Representing the presidents of 18 Oklahoma colleges and uni­versities, USAO President Roy Troutt last week urged the Okla­homa State Regents for Higher Edu­cation to rethink their new method of allocating state funds.  Most college presidents were "surprised, disappointed, frustrated and concerned" over new funding levels, Troutt said.

"It appears that state-appro­priated funds were allocated in an in­equitable manner, causing hard­ship upon faculty, staff, and stu­dents of the majority of institu­tions of higher education within the state system," Troutt told the State Re­gents.

Central to the debate is a new and untested allocation proce­dure which redistributes funds inequitably, Troutt ex­plained.  The problem was fueled by long delays in deciding the new allocations and a lack of in­formation provided to state col­leges and their presidents.

Under the new  "Peer Group Model" budgeting method, each of Oklahoma's 25 state colleges and universities is compared to simi­lar institutions in surrounding Big 8 and Big 10 states.  For the first time this year the State Regents used those comparisons in deter­mining budget allocations.  Be­fore now, budgeting procedures were focused on the size of en­rollment.

By itself, the Peer Group Model idea shows promise, the presidents say, but State Regents have not dis­closed exactly which colleges are used for comparisons.

"For the peer group model to work effectively, we must iden­tify like institutions for comparisons," Troutt said.

USAO's unique position as Okla­homa's only public liberal arts col­lege presents a funding challenge,  Troutt has long con­tended.  Not only is USAO's mis­sion and pro­gram unique to Oklahoma, no other schools in the region have its interdisci­plinary, team-taught pro­gram of­fered on a trimester basis.

State funding for many of the smaller colleges and universi­ties -- including USAO -- was cut this year, while the state's two compre­hensive schools, the Uni­versity of Oklahoma and Okla­homa State University, received significant in­creases.  Allocations for the 1988-89 academic year were made July 27.

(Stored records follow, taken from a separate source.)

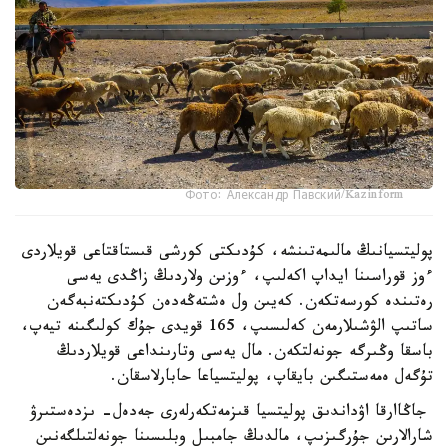
Фото: Александр Павский/Kazinform
پوليتسيانىڭ مالىمەتىنشە، كۇدىكتى كورشى قىستاقتاعى قويلاردى
ءوز قوراسىنا ايداپ اكەلىپ، ءوزىن ولاردىڭ زاڭدى يەسى
رەتىندە كورسەتكەن. كەيىن ول ەشتەڭەدەن كۇدىكتەنبەگەن
ساتىپ الۋشىلارمەن كەلىسىپ، 165 قويدى جۇك كولىگىنە تيەپ،
باسقا وڭىرگە جونەلتكەن. مال يەسى وتارىنداعى قويلاردىڭ
تۇگەل ەمەستىگىن بايقاپ، پوليتسياعا حابارلاسقان.
جاڭاارقا اۋداندىق پوليتسيا قىزمەتكەرلەرى جەدەل- ىزدەستىرۋ
شارالارىن جۇرگىزىپ، مالدىڭ جامبىل وبلىسىنا جونەلتىلگەنىن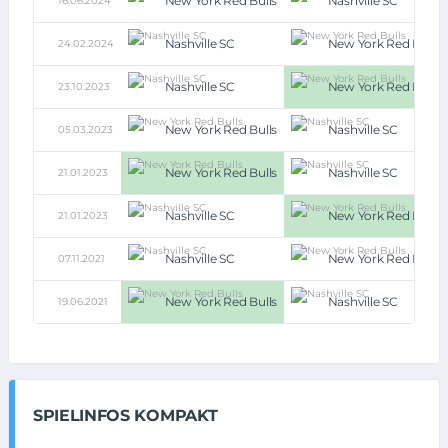
New York Red Bulls
Nashville SC
16.06.2024
Nashville SC
New York Red Bulls
24.02.2024
Nashville SC
New York Red Bulls
23.10.2023
New York Red Bulls
Nashville SC
05.03.2023
New York Red Bulls
Nashville SC
21.01.2023
Nashville SC
New York Red Bulls
21.01.2023
Nashville SC
New York Red Bulls
07.11.2021
New York Red Bulls
Nashville SC
19.06.2021
SPIELINFOS KOMPAKT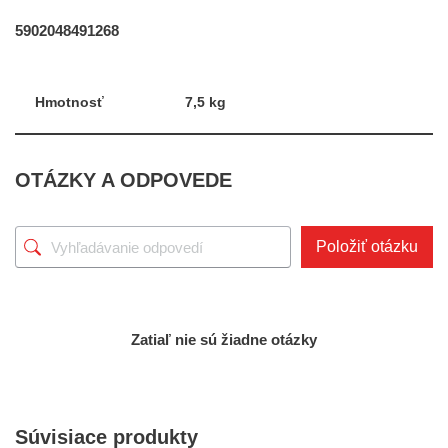
5902048491268
Hmotnosť
7,5 kg
OTÁZKY A ODPOVEDE
Položiť otázku
Zatiaľ nie sú žiadne otázky
Súvisiace produkty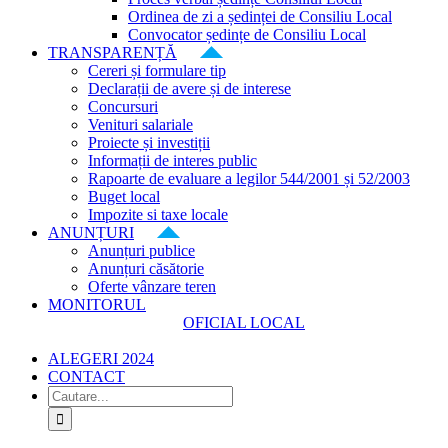
Ordinea de zi a ședinței de Consiliu Local
Convocator ședințe de Consiliu Local
TRANSPARENȚĂ
Cereri și formulare tip
Declarații de avere și de interese
Concursuri
Venituri salariale
Proiecte și investiții
Informații de interes public
Rapoarte de evaluare a legilor 544/2001 și 52/2003
Buget local
Impozite si taxe locale
ANUNȚURI
Anunțuri publice
Anunțuri căsătorie
Oferte vânzare teren
MONITORUL
OFICIAL LOCAL
ALEGERI 2024
CONTACT
Cautare...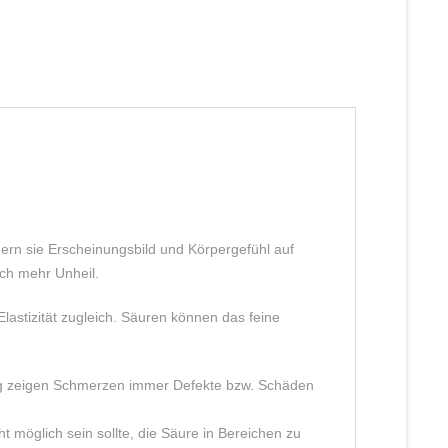
ern sie Erscheinungsbild und Körpergefühl auf
och mehr Unheil.
astizität zugleich. Säuren können das feine
ng zeigen Schmerzen immer Defekte bzw. Schäden
 möglich sein sollte, die Säure in Bereichen zu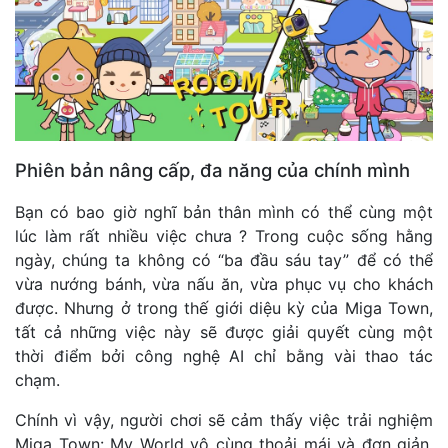
Phiên bản nâng cấp, đa năng của chính mình
Bạn có bao giờ nghĩ bản thân mình có thể cùng một
lúc làm rất nhiều việc chưa ? Trong cuộc sống hằng
ngày, chúng ta không có “ba đầu sáu tay” để có thể
vừa nướng bánh, vừa nấu ăn, vừa phục vụ cho khách
được. Nhưng ở trong thế giới diệu kỳ của Miga Town,
tất cả những việc này sẽ được giải quyết cùng một
thời điểm bởi công nghệ AI chỉ bằng vài thao tác
chạm.
Chính vì vậy, người chơi sẽ cảm thấy việc trải nghiệm
Miga Town: My World vô cùng thoải mái và đơn giản.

"The presidents are fully aware of the constitutional re­sponsibility and authority (held by State Re­gents) for allocating funds to insti­tutions," Troutt said.  "We do not question that author­ity.  We re­spectfully ask that you consider the genuine concerns of more than 70 percent of the col­lege presidents.

Troutt addressed the board Aug. 29 during its regular monthly meeting in Oklahoma City.  Troutt serves as chairman of the President's Council, the panel representing leaders of all publicly funded colleges and uni­versities in the state.  His remarks before the Regents, however, were made on behalf of 18 college pres­idents.

Troutt said the presidents he repre­sented at the meeting are "concerned about the effects the al­locations will have on their in­stitutions -- their governing boards, faculties and students.

"Of particular concern," Troutt said, "are the possible ef­fects in years ahead under the same alloca­tion procedure.

"The presidents respectfully re­quest that the Regents reconsider the current year budget allocation proce­dures and establish for future years a procedure for requesting and allocating state-appropriated funds which will be based upon a clear and established method of need determi­nation..." Troutt said.

The procedure should be based on a known formula for al­location of state-appropriated funds, and recog­nized as equitable by all types and sizes of public institutions of higher education within the state system, Troutt explained.

Similar frustrations were ex­pressed by Jack Annis, presi­dent of the Board of Regents of Oklahoma Colleges, through spokeswoman Linda Grantham, a board member.

"Although there have been minor differences of opinion be­tween the boards, there has always been a feel­ing of mutual respect and expec­tation of equitable treatment," Grantham read from a prepared statement.  "We come before you today because our Board, our Presi­dents, faculty, staff, students, legis­lators, and the citizens in our uni­versities' ser­vice areas believe that the State Regents' allocation of funds ap­propriated in the 1988 leg­islative session cannot be explained or justified."